The Local’s offices are in Berlin, one of the five areas serviced by the Interior Ministry’s new pilot programme starting this week. Hamburg, parts of North Rhine-Westphalia and Hesse, and Oldenburg in Lower Saxony can also get a bureaucratic helping hand.
Thus, our mid-morning call was immediately directed to Berlin’s “D115” office, where we were soothed by mildly hypnotic music and the phrase “we love questions” at short intervals. Six minutes on hold was long enough for us to contemplate whether trippy music could in fact be a tactic employed to comfort those accustomed to blindly roaming the halls of Germany’s Kafkaesque government offices.
An operator finally interrupted our €0.07 cent-per-minute reverie, and did indeed seem to love questions – a refreshing novelty in a country notorious for surly civil servants.
Our question: How does one get out of paying Kirchensteuer, or church taxes?
The D115 operator first transferred us to another person who told us that one must go to the Amtsgericht, or county court, for the proper city district, then promptly gave the correct court office telephone number before connecting the line.
This is essentially all the hotline does. Operators don’t themselves answer questions, they simply put callers in contact with the appropriate authority who can.
In our case, the county court promptly answered the phone, confirmed we were within their jurisdiction, outlined the procedure, and gave us their operating hours.

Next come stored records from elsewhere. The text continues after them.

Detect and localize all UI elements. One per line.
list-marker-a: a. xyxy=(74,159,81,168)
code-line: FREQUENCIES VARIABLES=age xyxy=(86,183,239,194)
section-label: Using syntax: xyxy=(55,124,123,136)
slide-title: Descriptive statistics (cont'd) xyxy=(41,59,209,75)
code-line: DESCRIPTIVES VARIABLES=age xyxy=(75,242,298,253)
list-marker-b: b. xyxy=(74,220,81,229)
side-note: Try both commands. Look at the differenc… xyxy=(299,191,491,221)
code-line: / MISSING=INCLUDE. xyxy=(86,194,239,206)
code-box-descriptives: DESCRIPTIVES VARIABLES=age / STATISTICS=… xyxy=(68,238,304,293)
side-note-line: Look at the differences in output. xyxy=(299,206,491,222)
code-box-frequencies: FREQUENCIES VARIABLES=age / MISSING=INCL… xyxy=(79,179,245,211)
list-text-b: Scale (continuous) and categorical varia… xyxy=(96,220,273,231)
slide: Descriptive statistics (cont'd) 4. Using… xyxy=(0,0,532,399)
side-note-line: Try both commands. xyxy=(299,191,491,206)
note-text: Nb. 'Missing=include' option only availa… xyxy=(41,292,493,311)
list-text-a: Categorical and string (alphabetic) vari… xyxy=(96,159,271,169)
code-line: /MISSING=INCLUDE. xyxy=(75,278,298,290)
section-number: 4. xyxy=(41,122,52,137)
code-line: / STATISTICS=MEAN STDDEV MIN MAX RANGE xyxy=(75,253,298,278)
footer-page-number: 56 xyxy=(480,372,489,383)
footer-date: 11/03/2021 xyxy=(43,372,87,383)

Mission accomplished in just under 10 minutes – and with the human assurance so desperately lacking on the often confusing government websites.
But callers can’t be sure that the office D115 connects them to will be answering the line – a problem that Berlin daily Der Tagesspeigel had four out of 10 times during test calls on Tuesday.
Squirrely government office hours are part of the reason operators also give callers the government office telephone numbers, D115 spokesperson Alexandra Peetsch told The Local.
“They will also offer to get back in touch via phone or email within 24 hours in cases where questions can’t be answered immediately,” she said.
The hotline began on Tuesday for the some 10 million Germans within the pilot areas, but so far there are no provisions to help non-native German speakers with their questions.
“This programme was created quickly and in the future we will probably have operators proficient in foreign languages based on the needs of a region as it expands,” Peetsch said. “Like Turkish and English in Berlin, and French in Saarland, for example.”
The scheme, which the Interior Ministry plans to expand to the entire country over a two-year trial period, is the government’s attempt to innovate unpopular and inconvenient bureaucracy.
“We are a federal system and between the states and 20,000 different government offices, it’s often not clear which office is responsible for certain tasks,” Peetsch told The Local. “Sometimes you need to have studied law to figure it out. And that’s what we’re here for.”